RDD: Retrieval-Based Demonstration Decomposer for Planner Alignment in Long-Horizon Tasks

Yan, Mingxuan; Wang, Yuping

RDD: Retrieval-Based Demonstration Decomposer
for Planner Alignment in Long-Horizon Tasks

NeurIPS 2025, San Diego

Mingxuan Yan¹, Yuping Wang^1,2, Zechun Liu³, Jiachen Li^1*

¹University of California, Riverside ²University of Michigan
³Meta AI
^*Corresponding author
TASL Lab Logo

Trustworthy Autonomous Systems Laboratory (TASL)

Paper Code

Can We Identify Sub-tasks Similar to the Expert-Labeled Ones?

Qualitative results showing RDD performance

Qualitative results of RDD and UVD when decomposing real-world and simulation benchmarks. RDD robustly identifies sub-tasks that are close to expert sub-task decompositions, while UVD fails to locate keyframes precisely.

Abstract

To tackle long-horizon tasks, recent hierarchical vision-language-action (VLAs) frameworks employ vision-language model (VLM)-based planners to decompose complex manipulation tasks into simpler sub-tasks that low-level visuomotor policies can easily handle. Typically, the VLM planner is finetuned to learn to decompose a target task. This finetuning requires target task demonstrations segmented into sub-tasks by either human annotation or heuristic rules.
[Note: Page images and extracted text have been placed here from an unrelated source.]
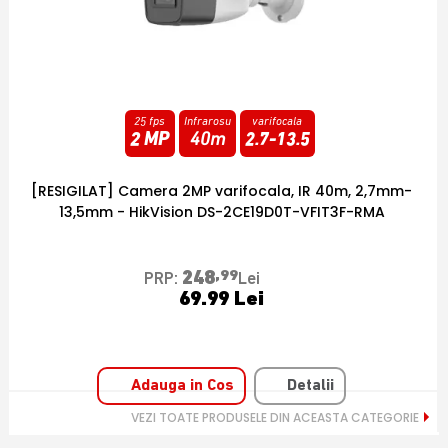
20 fps
Infrarosu
lentila fixa
5 MP
30m
2.8
mm
[RESIGILAT] Camera 5MP Exterior, IR 20m, lentila 2.8,
Microfon - HikVision DS-2CE16H0T-ITPFS2-RMA
136
,99
PRP:
Lei
64.99 Lei
Adauga in Cos
Detalii
VEZI TOATE PRODUSELE DIN ACEASTA CATEGORIE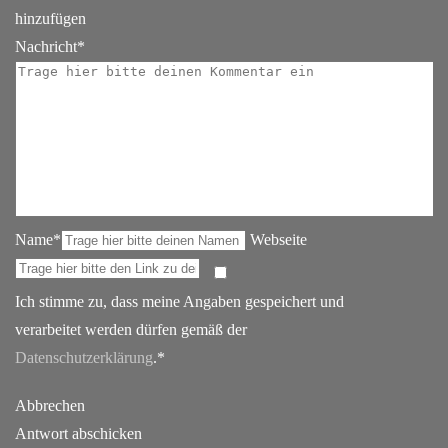
hinzufügen
Nachricht*
Name*
Webseite
Ich stimme zu, dass meine Angaben gespeichert und
verarbeitet werden dürfen gemäß der
Datenschutzerklärung
.*
Abbrechen
Antwort abschicken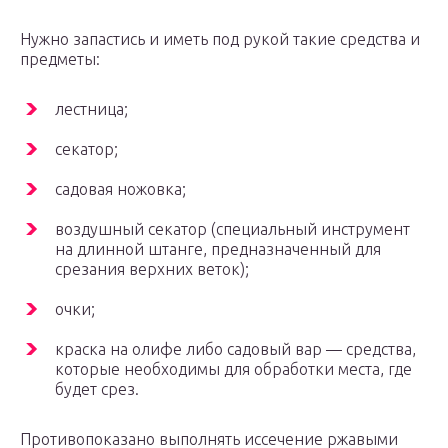
Нужно запастись и иметь под рукой такие средства и
предметы:
лестница;
секатор;
садовая ножовка;
воздушный секатор (специальный инструмент
на длинной штанге, предназначенный для
срезания верхних веток);
очки;
краска на олифе либо садовый вар — средства,
которые необходимы для обработки места, где
будет срез.
Противопоказано выполнять иссечение ржавыми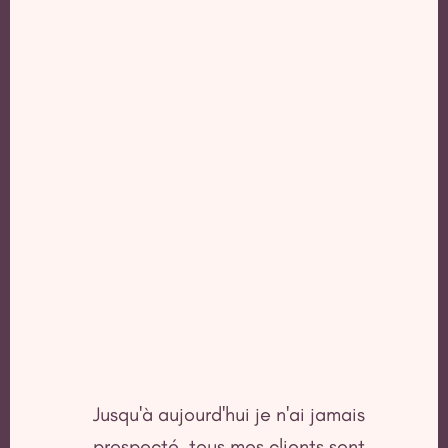
Jusqu'à aujourd'hui je n'ai jamais
prospecté, tous mes clients sont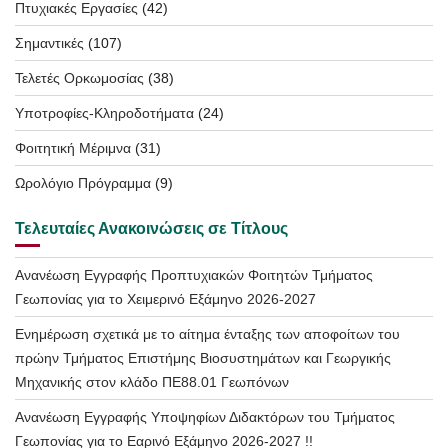
Πτυχιακές Εργασίες
(42)
Σημαντικές
(107)
Τελετές Ορκωμοσίας
(38)
Υποτροφίες-Κληροδοτήματα
(24)
Φοιτητική Μέριμνα
(31)
Ωρολόγιο Πρόγραμμα
(9)
Τελευταίες Ανακοινώσεις σε Τίτλους
Ανανέωση Εγγραφής Προπτυχιακών Φοιτητών Τμήματος
Γεωπονίας για το Χειμερινό Εξάμηνο 2026-2027
Ενημέρωση σχετικά με το αίτημα ένταξης των αποφοίτων του
πρώην Τμήματος Επιστήμης Βιοσυστημάτων και Γεωργικής
Μηχανικής στον κλάδο ΠΕ88.01 Γεωπόνων
Ανανέωση Εγγραφής Υποψηφίων Διδακτόρων του Τμήματος
Γεωπονίας για το Εαρινό Εξάμηνο 2026-2027 !!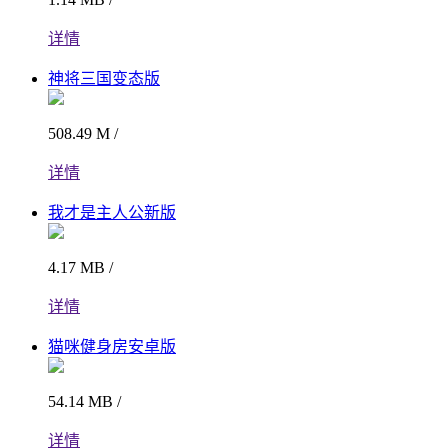
详情
神将三国变态版
508.49 M /
详情
我才是主人公新版
4.17 MB /
详情
猫咪健身房安卓版
54.14 MB /
详情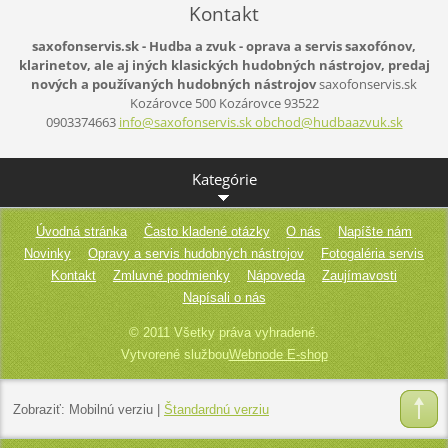
Kontakt
saxofonservis.sk - Hudba a zvuk - oprava a servis saxofónov,
klarinetov, ale aj iných klasických hudobných nástrojov, predaj
nových a používaných hudobných nástrojov
saxofonservis.sk
Kozárovce 500
Kozárovce
93522
0903374663
info@saxofonservis.sk obchod@hudbaazvuk.sk
Kategórie
Úvodná stránka
Často kladené otázky
O nás
Napíšte nám
Novinky
Opravy a servis hudobných nástrojov
Fotogaléria servis
Kontakt
Zmluvné podmienky
Nápoveda
Zaujímavosti
Napísali o nás
© 2011 Všetky práva vyhradené.
Vytvorené službou
Webnode E-shop
Zobraziť:
Mobilnú verziu
|
Štandardnú verziu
However, the heuristic subtasks can deviate significantly from the training data of the visuomotor policy, which degrades task performance. To address these issues, we propose a Retrieval-based Demonstration Decomposer RDD that automatically decomposes demonstrations into sub-tasks by aligning the visual features of the decomposed sub-task intervals with those from the training data of the low-level visuomotor policies. Our method demonstrates superior performance compared to the state-of-the-art sub-task decomposer on both simulation and real-world demonstrations, showcasing robustness across various settings.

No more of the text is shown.